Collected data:
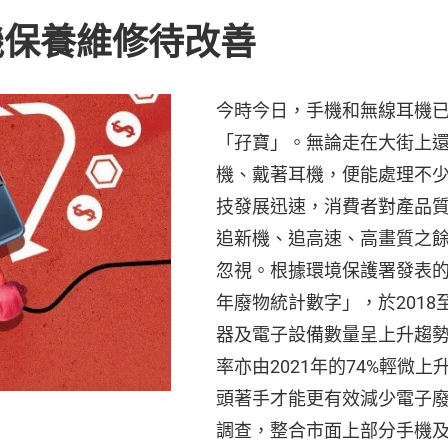
機保養維修待改善
今時今日，手機和無線耳機
「孖寶」。無論走在大街上
機、戴著耳機，便能處理不
技發展迅速，消費者對產品
追新機、追高速、高畫質之
忽視。根據環境保護署發表的「
年廢物統計數字」，於2018
器及電子設備數量呈上升趨
率亦由2021年的74%輕微上
頭著手才能更有效減少電子
調查，整合市面上部分手機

WORK TASK: Once the pictures are set aside, reproduce the records in full and exactly.

ANSWER FOR THE TASK:
機保養維修待改善
今時今日，手機和無線耳機
「孖寶」。無論走在大街上
機、戴著耳機，便能處理不
技發展迅速，消費者對產品
追新機、追高速、高畫質之
忽視。根據環境保護署發表的「
年廢物統計數字」，於2018
器及電子設備數量呈上升趨
率亦由2021年的74%輕微上
頭著手才能更有效減少電子
調查，整合市面上部分手機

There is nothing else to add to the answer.